▶ **What you need to do**: Without including any images, repeat the listing below exactly.

[Start of Attachment]

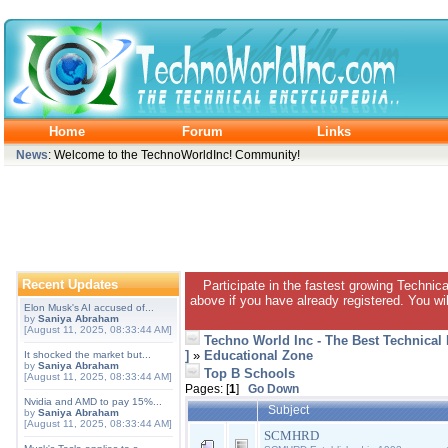
Home
Forum
Links
News
: Welcome to the TechnoWorldInc! Community!
Recent Updates
Participate in the fastest growing Technic
above if you have already registered. You wil
Elon Musk's AI accused of...
by
Saniya Abraham
[August 11, 2025, 08:33:44 AM]
Techno World Inc - The Best Technical
]
»
Educational Zone
It shocked the market but...
by
Saniya Abraham
Top B Schools
[August 11, 2025, 08:33:44 AM]
Pages: [
1
]
Go Down
Nvidia and AMD to pay 15%...
Subject
by
Saniya Abraham
[August 11, 2025, 08:33:44 AM]
SCMHRD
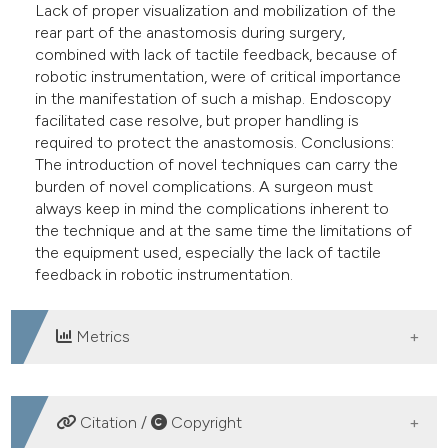
Lack of proper visualization and mobilization of the
rear part of the anastomosis during surgery,
combined with lack of tactile feedback, because of
robotic instrumentation, were of critical importance
in the manifestation of such a mishap. Endoscopy
facilitated case resolve, but proper handling is
required to protect the anastomosis. Conclusions:
The introduction of novel techniques can carry the
burden of novel complications. A surgeon must
always keep in mind the complications inherent to
the technique and at the same time the limitations of
the equipment used, especially the lack of tactile
feedback in robotic instrumentation.
Metrics
DOWNLOADS
Citation /
Copyright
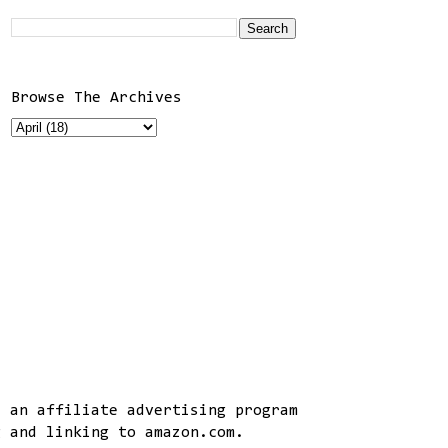
Browse The Archives
, an affiliate advertising program
g and linking to amazon.com.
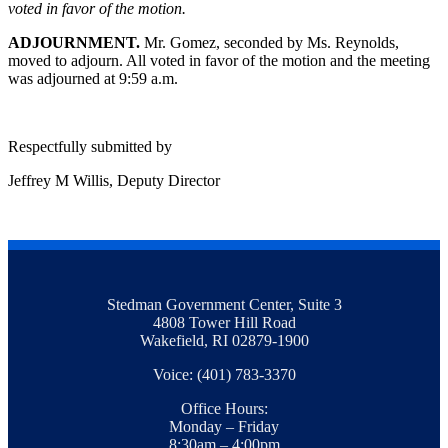
voted in favor of the motion.
ADJOURNMENT.
Mr. Gomez, seconded by Ms. Reynolds,
moved to adjourn. All voted in favor of the motion and the meeting
was adjourned at 9:59 a.m.
Respectfully submitted by
Jeffrey M Willis, Deputy Director
Stedman Government Center, Suite 3
4808 Tower Hill Road
Wakefield, RI 02879-1900
Voice: (401) 783-3370
Office Hours:
Monday – Friday
8:30am – 4:00pm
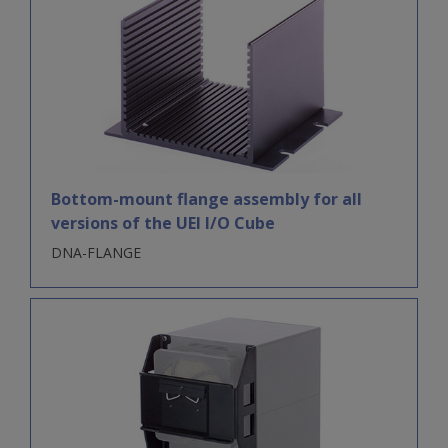
Bottom-mount flange assembly for all
versions of the UEI I/O Cube
DNA-FLANGE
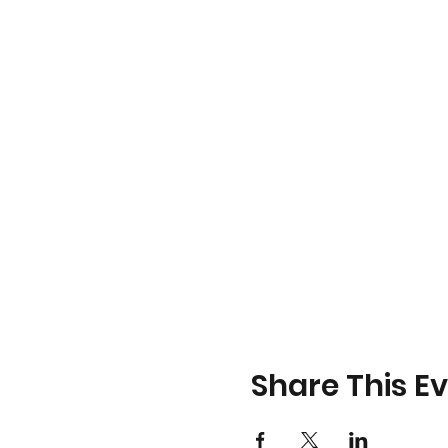
Share This E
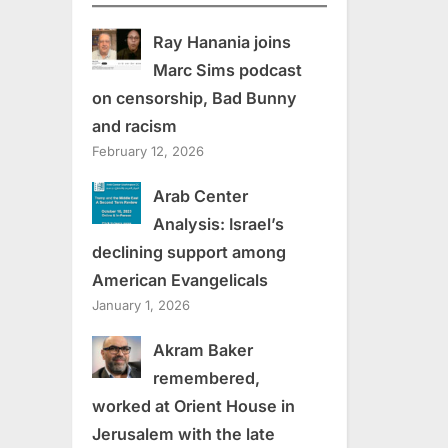
Ray Hanania joins
Marc Sims podcast
on censorship, Bad Bunny
and racism
February 12, 2026
Arab Center
Analysis: Israel’s
declining support among
American Evangelicals
January 1, 2026
Akram Baker
remembered,
worked at Orient House in
Jerusalem with the late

[End of Attachment]

▶ **Result for this task**:
Home
Forum
Links
News
: Welcome to the TechnoWorldInc! Community!
Recent Updates
Participate in the fastest growing Technic
above if you have already registered. You wil
Elon Musk's AI accused of...
by
Saniya Abraham
[August 11, 2025, 08:33:44 AM]
Techno World Inc - The Best Technical
]
»
Educational Zone
It shocked the market but...
by
Saniya Abraham
Top B Schools
[August 11, 2025, 08:33:44 AM]
Pages: [
1
]
Go Down
Nvidia and AMD to pay 15%...
Subject
by
Saniya Abraham
[August 11, 2025, 08:33:44 AM]
SCMHRD
Lack of proper visualization and mobilization of the
rear part of the anastomosis during surgery,
combined with lack of tactile feedback, because of
robotic instrumentation, were of critical importance
in the manifestation of such a mishap. Endoscopy
facilitated case resolve, but proper handling is
required to protect the anastomosis. Conclusions:
The introduction of novel techniques can carry the
burden of novel complications. A surgeon must
always keep in mind the complications inherent to
the technique and at the same time the limitations of
the equipment used, especially the lack of tactile
feedback in robotic instrumentation.
Metrics
DOWNLOADS
Citation /
Copyright
Browse The Archives
, an affiliate advertising program
g and linking to amazon.com.
voted in favor of the motion.
ADJOURNMENT.
Mr. Gomez, seconded by Ms. Reynolds,
moved to adjourn. All voted in favor of the motion and the meeting
was adjourned at 9:59 a.m.
Respectfully submitted by
Jeffrey M Willis, Deputy Director
Stedman Government Center, Suite 3
4808 Tower Hill Road
Wakefield, RI 02879-1900
Voice: (401) 783-3370
Office Hours:
Monday – Friday
8:30am – 4:00pm
Bottom-mount flange assembly for all
versions of the UEI I/O Cube
DNA-FLANGE
Share This E
Ray Hanania joins
Marc Sims podcast
on censorship, Bad Bunny
and racism
February 12, 2026
Arab Center
Analysis: Israel’s
declining support among
American Evangelicals
January 1, 2026
Akram Baker
remembered,
worked at Orient House in
Jerusalem with the late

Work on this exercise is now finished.